Boost In Vaccine Doses Planned For Poor As Virus Rages On
Up to 100 million additional doses of any eventual Covid-19 vaccines will be secured for delivery to poorer countries in 2021, health groups announced Tuesday, as the virus showed no sign of receding after claiming more than one million lives around the world.
The announcement doubles the number of doses already secured from the Serum Institute of India by the Gavi vaccine alliance and the Bill & Melinda Gates Foundation, following an initial agreement last month.
The public-private health partnership stressed that the eventual total is "potentially several times" greater, and said the price would be capped at $3 per dose.
"No country, rich or poor, should be left at the back of the queue when it comes to Covid-19 vaccines; this collaboration brings us another step closer to achieving this goal," Gavi chief Seth Berkley said.
As nine vaccine candidates are in last-stage trials, the World Bank said Tuesday it had asked its board of directors to approve $12 billion to help poor countries purchase and distribute vaccines.
A World Bank spokesman said that "the global economy will not recover fully until people feel they can live, socialize, work and travel with confidence."
As humanity struggles against Covid-19, the World Health Organization said this week that some 120 million rapid tests will soon be made available to low- and middle-income countries if funding can be secured.
The kits -- faster, cheaper and easier to administer than standard polymerase chain reaction (PCR) swab tests, but also less reliable -- will be rolled out across 133 countries in the next six months.
UN Secretary-General Antonio Guterres on Tuesday said that "responsible leadership matters" in steering the world through the pandemic.
"Science matters.
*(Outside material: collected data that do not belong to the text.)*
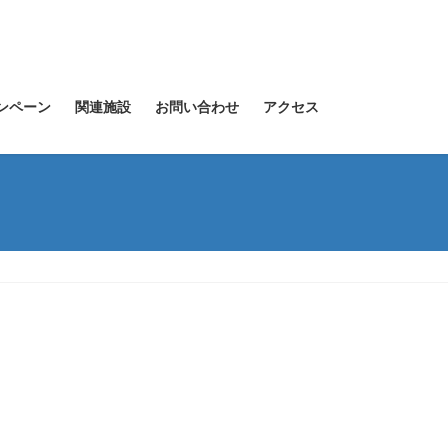
ンペーン
関連施設
お問い合わせ
アクセス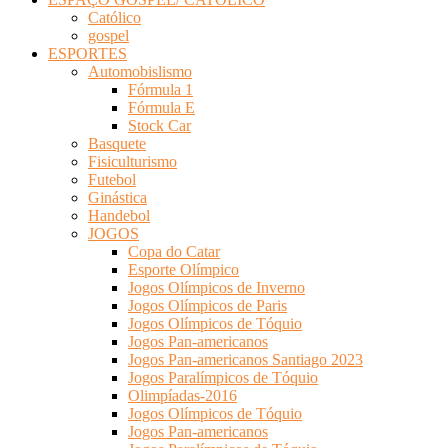
Católico
gospel
ESPORTES
Automobislismo
Fórmula 1
Fórmula E
Stock Car
Basquete
Fisiculturismo
Futebol
Ginástica
Handebol
JOGOS
Copa do Catar
Esporte Olímpico
Jogos Olímpicos de Inverno
Jogos Olímpicos de Paris
Jogos Olímpicos de Tóquio
Jogos Pan-americanos
Jogos Pan-americanos Santiago 2023
Jogos Paralímpicos de Tóquio
Olimpíadas-2016
Jogos Olímpicos de Tóquio
Jogos Pan-americanos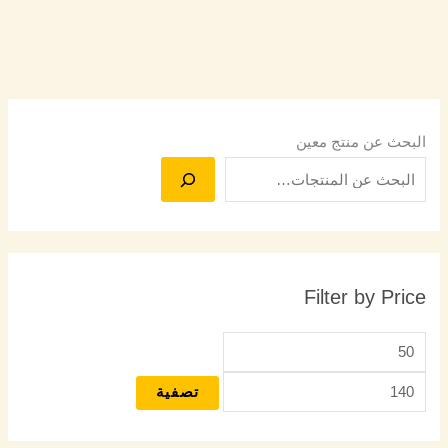
البحث عن منتج معين
Filter by Price
تصفية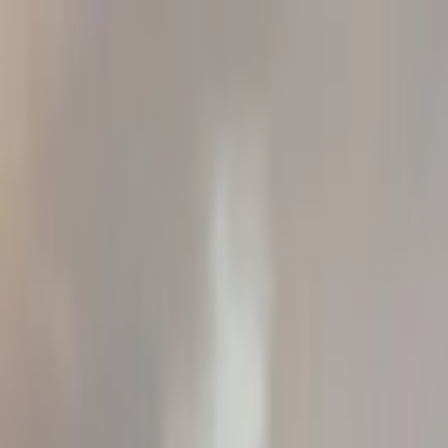
İçeriğe atla
Gündem
Ekonomi
Spor
Magazin
TV
Son Dakika
Teknoloji
Yaşam
Sağlık
3.Sayfa
Dünya
Kültür Sana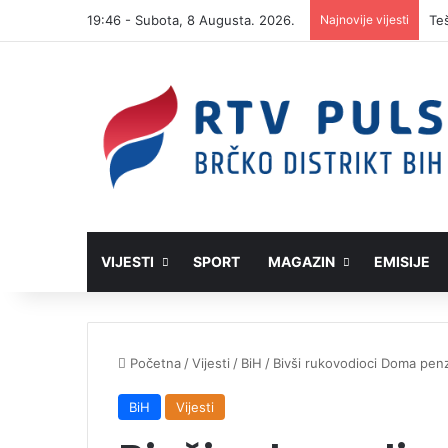
19:46 - Subota, 8 Augusta. 2026.
Najnovije vijesti
VIJESTI
SPORT
MAGAZIN
EMISIJE
Početna
/
Vijesti
/
BiH
/
Bivši rukovodioci Doma penzi
BiH
Vijesti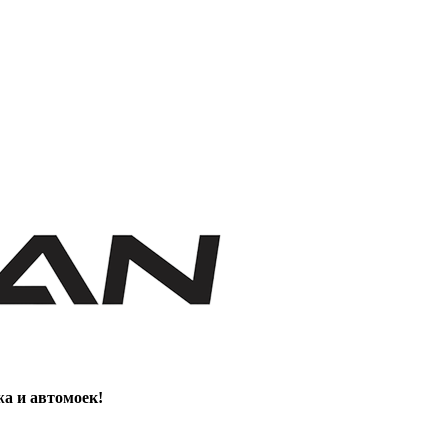
жа и автомоек!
Cooperation matters -- and misinformation kills," he warned, urging people to respect familiar infection control measures like hand-washing, distancing and mask-wearing.
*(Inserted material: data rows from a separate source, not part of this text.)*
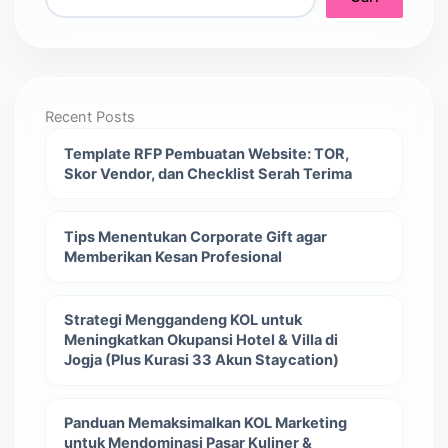
Recent Posts
Template RFP Pembuatan Website: TOR,
Skor Vendor, dan Checklist Serah Terima
Tips Menentukan Corporate Gift agar
Memberikan Kesan Profesional
Strategi Menggandeng KOL untuk
Meningkatkan Okupansi Hotel & Villa di
Jogja (Plus Kurasi 33 Akun Staycation)
Panduan Memaksimalkan KOL Marketing
untuk Mendominasi Pasar Kuliner &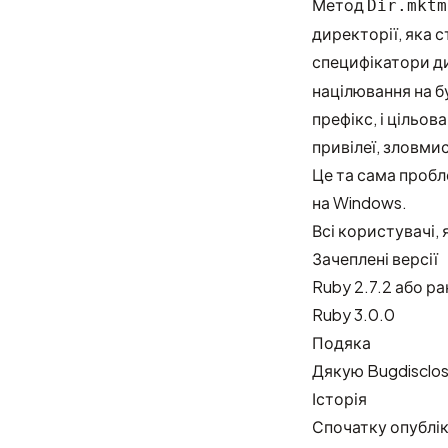
Метод
Dir.mktm
директорії, яка 
специфікатори д
націлювання на б
префікс, і цільов
привілеї, зловми
Це та сама пробл
на Windows.
Всі користувачі,
Зачеплені версії
Ruby 2.7.2 або ра
Ruby 3.0.0
Подяка
Дякую
Bugdisclo
Історія
Спочатку опублі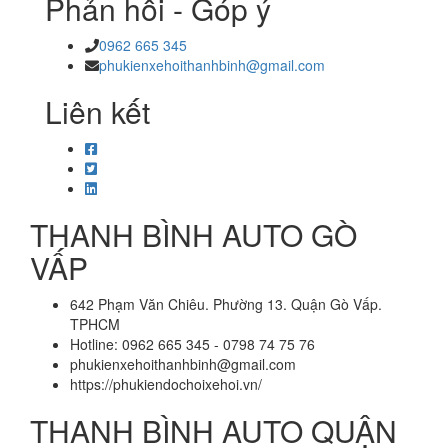
Phản hồi - Góp ý
0962 665 345
phukienxehoithanhbinh@gmail.com
Liên kết
THANH BÌNH AUTO GÒ
VẤP
642 Phạm Văn Chiêu. Phường 13. Quận Gò Vấp.
TPHCM
Hotline: 0962 665 345 - 0798 74 75 76
phukienxehoithanhbinh@gmail.com
https://phukiendochoixehoi.vn/
THANH BÌNH AUTO QUẬN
Case numbers are climbing rapidly in Europe, where governments are clamping down on movement in an attempt to curb the surge.
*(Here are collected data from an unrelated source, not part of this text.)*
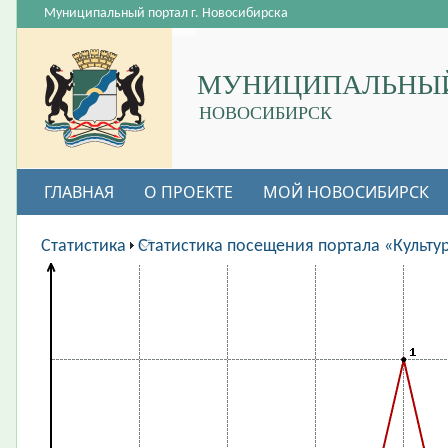
Муниципальный портал г. Новосибирска
МУНИЦИПАЛЬНЫЙ
НОВОСИБИРСК
ГЛАВНАЯ
О ПРОЕКТЕ
МОЙ НОВОСИБИРСК
ВАКАНСИИ
Статистика
Статистика посещения портала «Культу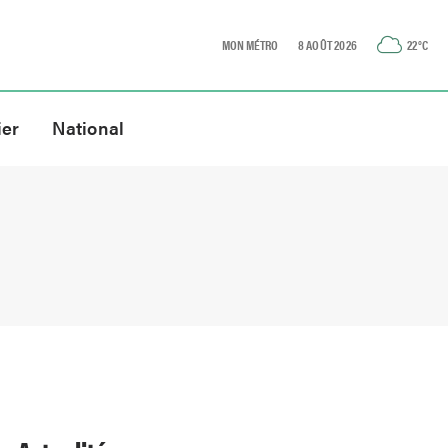
MON MÉTRO
8 AOÛT 2026
22
°C
ier
National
Germany introduced new limits on the number of people who can attend private events, after Spain, France, Britain and Northern Ireland all imposed fresh restrictions.
German Chancellor Angela Merkel said "a reaction is necessary" after recent outbreaks were frequently traced to weddings and other gatherings.
In Britain, Prime Minister Boris Johnson appeared to share general confusion about his government's measures, apologising after wrongly saying that rules limiting gatherings in northeast England to no more than six people did not apply outdoors.
The Czech Republic and Slovakia said they were preparing to declare a state of emergency.
In Israel, which has the world's highest infection rate per capita, Health Minister Yuli Edelstein said Tuesday that there was "no way" the country's second nationwide coronavirus lockdown would be lifted after three weeks as originally planned.
Across the Atlantic, former coronavirus hotspot New York's rate of positive tests surged to more than three percent from below two in just 24 hours, authorities said, adding that Orthodox Jewish communities have faced a particularly sharp increase.
The figures were a "real cause for concern," Mayor Bill de Blasio told reporters as he introduced fines for those not wearing masks in public.
More than one in ten of the 203,107 people who have so far died of coronavirus in the US were New Yorkers.
US President Donald Trump and Democratic challenger Joe Biden were gearing up for their first televised election debate, with the country's troubled response to the virus likely to be a battleground.
Hours before the debate, the economic impact of the virus was highlighted by Disney saying it will cut 28,000 jobs from its US theme parks division.
Worldwide the virus has now infected almost 33.5 million people and killed over a million, according to an AFP tally compiled from official sources.
Mid-September saw a record rise in cases in most regions and the WHO has warned that virus deaths could even double to two million.
The country's lead pandemic agency said Tuesday that as many as 60 million of India's 1.3 billion population could already have been infected, based on a study of blood antibodies.